◆ **What the task requires**: Starting with the line that has "한국 떠난 김지수, 프라하 여행사 차렸다더니…" and finishing with the line that has "apprenez une chose", set down each line below exactly. Pictures are not copied.

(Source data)
════════════════════

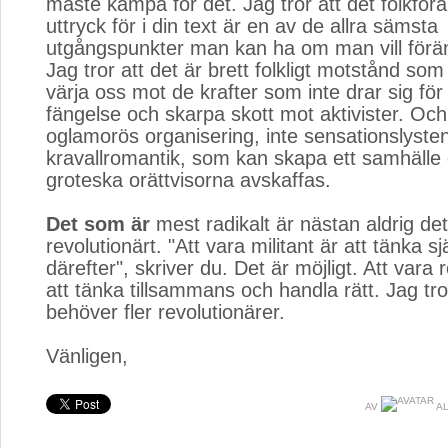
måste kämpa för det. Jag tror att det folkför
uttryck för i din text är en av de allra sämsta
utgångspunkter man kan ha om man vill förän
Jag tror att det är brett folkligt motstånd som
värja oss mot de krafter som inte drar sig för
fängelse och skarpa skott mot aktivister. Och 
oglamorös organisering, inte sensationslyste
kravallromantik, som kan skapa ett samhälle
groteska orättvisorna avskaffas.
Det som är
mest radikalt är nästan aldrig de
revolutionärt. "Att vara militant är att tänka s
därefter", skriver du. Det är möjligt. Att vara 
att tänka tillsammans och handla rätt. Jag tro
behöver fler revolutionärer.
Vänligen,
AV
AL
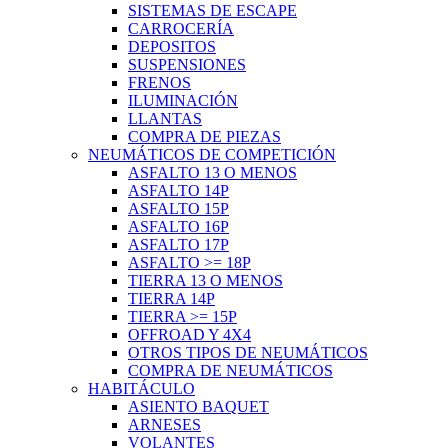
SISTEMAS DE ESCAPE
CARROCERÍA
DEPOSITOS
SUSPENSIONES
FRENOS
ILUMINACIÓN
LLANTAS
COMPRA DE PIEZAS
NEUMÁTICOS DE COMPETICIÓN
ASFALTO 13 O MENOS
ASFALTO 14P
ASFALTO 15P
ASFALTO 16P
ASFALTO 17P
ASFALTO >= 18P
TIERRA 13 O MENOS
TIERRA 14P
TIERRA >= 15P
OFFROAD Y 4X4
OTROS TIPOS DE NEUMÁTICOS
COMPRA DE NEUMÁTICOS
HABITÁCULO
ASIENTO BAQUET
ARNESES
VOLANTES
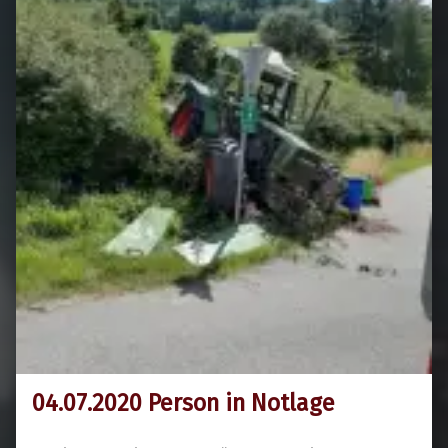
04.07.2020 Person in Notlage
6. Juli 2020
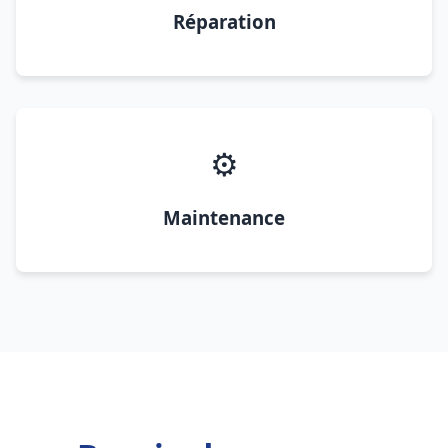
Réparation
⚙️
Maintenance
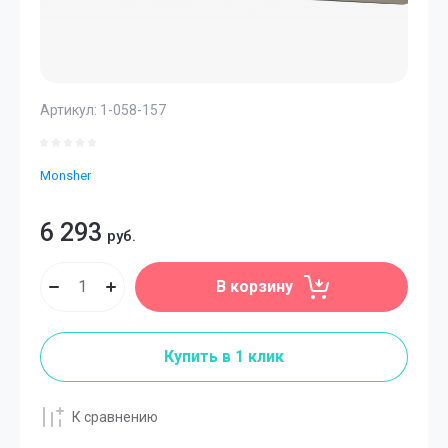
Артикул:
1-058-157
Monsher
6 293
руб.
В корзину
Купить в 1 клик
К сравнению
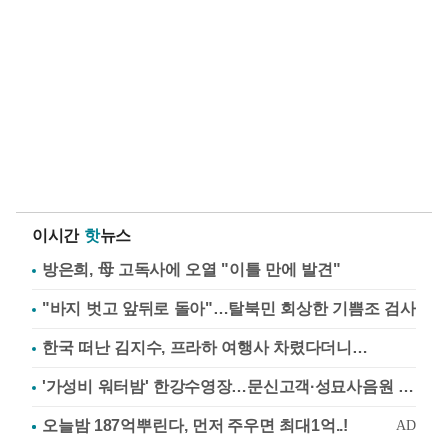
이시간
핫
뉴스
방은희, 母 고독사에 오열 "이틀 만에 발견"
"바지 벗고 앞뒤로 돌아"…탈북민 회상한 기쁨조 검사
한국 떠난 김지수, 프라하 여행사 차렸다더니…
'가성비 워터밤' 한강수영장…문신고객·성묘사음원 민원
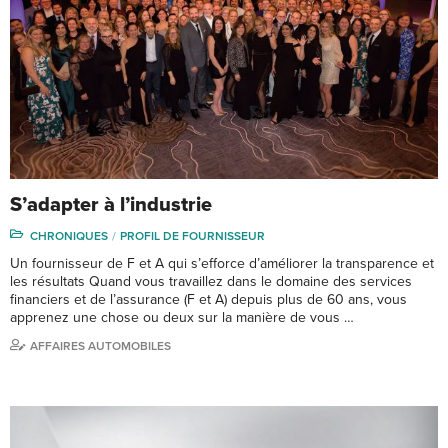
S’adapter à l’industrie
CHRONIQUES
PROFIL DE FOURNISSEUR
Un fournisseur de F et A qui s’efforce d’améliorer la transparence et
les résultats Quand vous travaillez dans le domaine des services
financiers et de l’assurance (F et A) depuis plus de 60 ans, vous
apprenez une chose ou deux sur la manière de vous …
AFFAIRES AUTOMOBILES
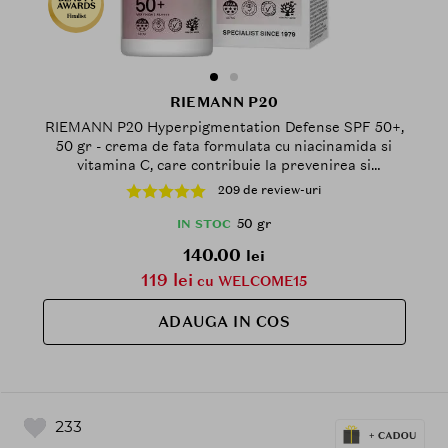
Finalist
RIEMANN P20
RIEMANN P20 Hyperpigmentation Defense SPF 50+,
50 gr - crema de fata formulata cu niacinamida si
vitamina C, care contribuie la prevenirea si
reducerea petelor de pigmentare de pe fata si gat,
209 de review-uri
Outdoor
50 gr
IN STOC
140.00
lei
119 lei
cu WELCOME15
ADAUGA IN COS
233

════════════════════

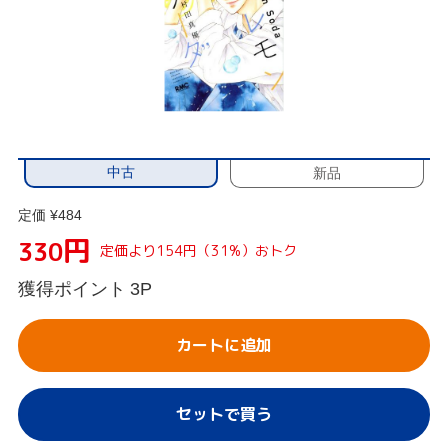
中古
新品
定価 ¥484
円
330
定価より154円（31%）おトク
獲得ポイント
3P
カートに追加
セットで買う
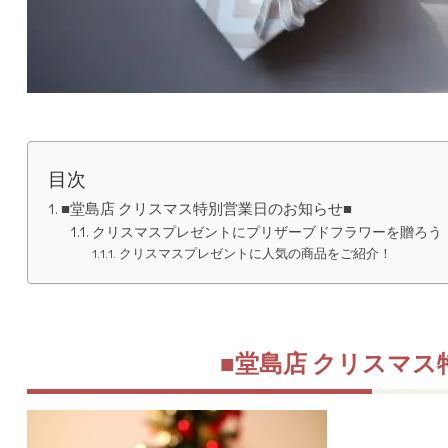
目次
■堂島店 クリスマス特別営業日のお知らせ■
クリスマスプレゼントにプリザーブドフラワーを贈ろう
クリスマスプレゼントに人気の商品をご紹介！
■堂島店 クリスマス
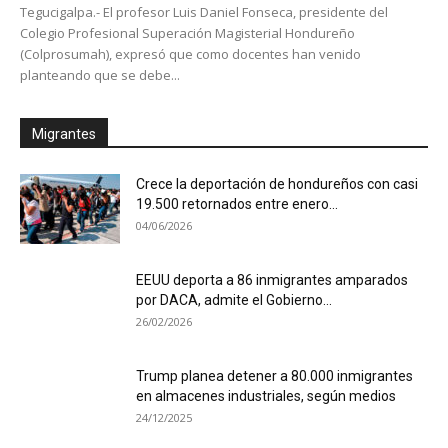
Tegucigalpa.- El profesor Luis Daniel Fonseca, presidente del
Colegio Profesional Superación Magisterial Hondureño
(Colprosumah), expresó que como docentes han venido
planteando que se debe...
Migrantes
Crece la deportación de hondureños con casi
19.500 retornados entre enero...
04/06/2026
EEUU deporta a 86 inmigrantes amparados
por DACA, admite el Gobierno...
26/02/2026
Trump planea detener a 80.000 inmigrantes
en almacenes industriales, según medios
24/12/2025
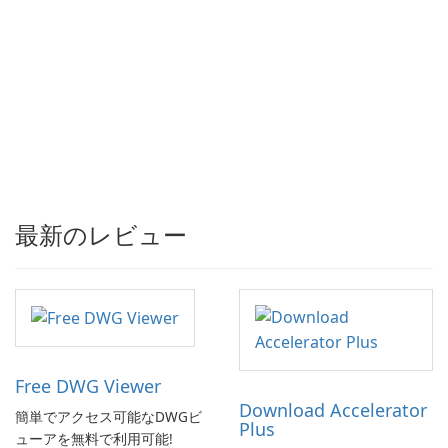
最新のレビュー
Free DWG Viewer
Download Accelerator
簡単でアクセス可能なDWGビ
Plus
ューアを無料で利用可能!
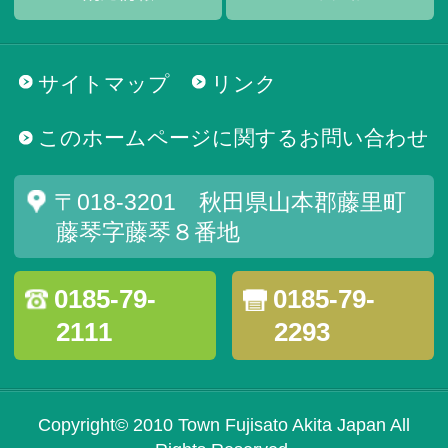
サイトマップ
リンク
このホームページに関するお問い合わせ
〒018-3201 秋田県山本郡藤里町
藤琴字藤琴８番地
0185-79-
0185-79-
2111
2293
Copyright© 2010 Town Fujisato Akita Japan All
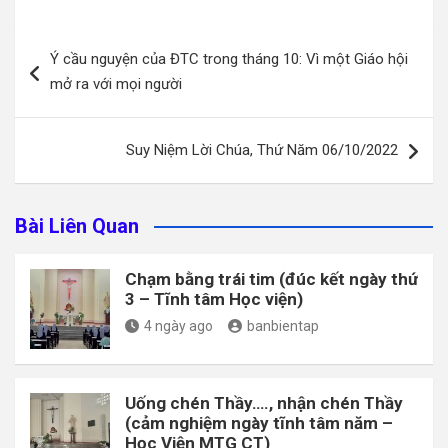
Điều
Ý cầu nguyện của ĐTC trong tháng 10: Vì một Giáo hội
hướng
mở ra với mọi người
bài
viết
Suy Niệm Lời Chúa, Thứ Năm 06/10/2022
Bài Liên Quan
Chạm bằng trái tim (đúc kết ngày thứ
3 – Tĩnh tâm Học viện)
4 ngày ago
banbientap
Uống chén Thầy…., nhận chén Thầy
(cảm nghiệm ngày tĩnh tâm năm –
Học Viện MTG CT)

════════════════════

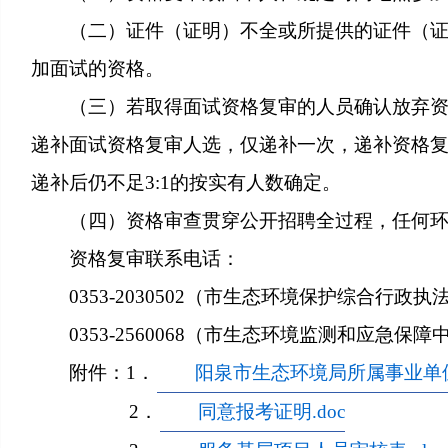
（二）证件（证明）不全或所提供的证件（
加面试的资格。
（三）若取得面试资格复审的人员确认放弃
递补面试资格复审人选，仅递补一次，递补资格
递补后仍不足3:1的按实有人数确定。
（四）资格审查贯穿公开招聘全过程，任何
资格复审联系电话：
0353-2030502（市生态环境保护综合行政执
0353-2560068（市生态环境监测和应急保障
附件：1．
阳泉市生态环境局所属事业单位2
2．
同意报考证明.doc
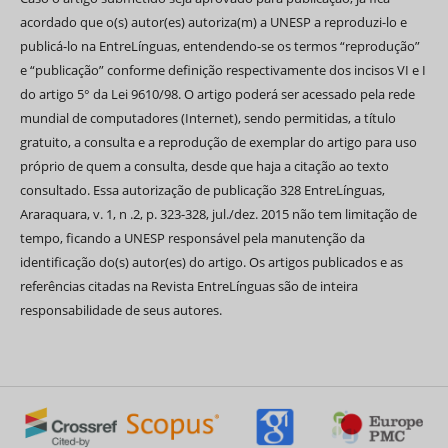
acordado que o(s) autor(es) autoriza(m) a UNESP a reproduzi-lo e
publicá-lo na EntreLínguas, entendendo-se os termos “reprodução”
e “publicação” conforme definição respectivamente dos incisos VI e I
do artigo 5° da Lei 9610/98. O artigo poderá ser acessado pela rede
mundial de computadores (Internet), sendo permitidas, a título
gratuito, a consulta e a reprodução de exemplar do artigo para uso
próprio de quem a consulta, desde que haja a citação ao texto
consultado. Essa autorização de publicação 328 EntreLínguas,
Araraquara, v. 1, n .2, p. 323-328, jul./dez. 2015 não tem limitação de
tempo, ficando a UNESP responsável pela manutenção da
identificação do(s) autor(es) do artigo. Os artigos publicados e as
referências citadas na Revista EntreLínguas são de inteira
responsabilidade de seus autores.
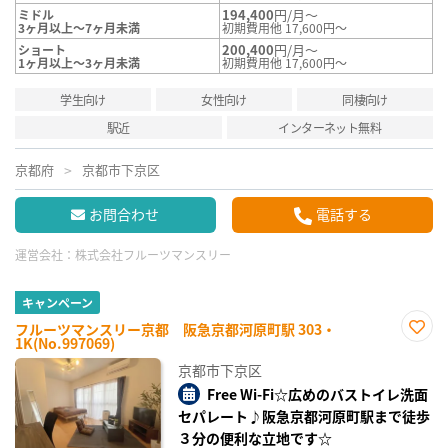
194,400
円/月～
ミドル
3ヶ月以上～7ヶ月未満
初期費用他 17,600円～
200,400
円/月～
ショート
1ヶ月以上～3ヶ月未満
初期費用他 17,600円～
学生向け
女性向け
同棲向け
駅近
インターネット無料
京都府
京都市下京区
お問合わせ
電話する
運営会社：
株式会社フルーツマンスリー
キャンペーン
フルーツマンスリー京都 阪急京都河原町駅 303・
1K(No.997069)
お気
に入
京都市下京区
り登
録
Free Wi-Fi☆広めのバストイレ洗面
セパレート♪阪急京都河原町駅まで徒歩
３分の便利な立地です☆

════════════════════

◆ **Response box**:
한국 떠난 김지수, 프라하 여행사 차렸다더니…
'가성비 워터밤' 한강수영장…문신고객·성묘사음원 민원
S’adapter à l’industrie
CHRONIQUES
PROFIL DE FOURNISSEUR
Un fournisseur de F et A qui s’efforce d’améliorer la transparence et
les résultats Quand vous travaillez dans le domaine des services
financiers et de l’assurance (F et A) depuis plus de 60 ans, vous
apprenez une chose ou deux sur la manière de vous …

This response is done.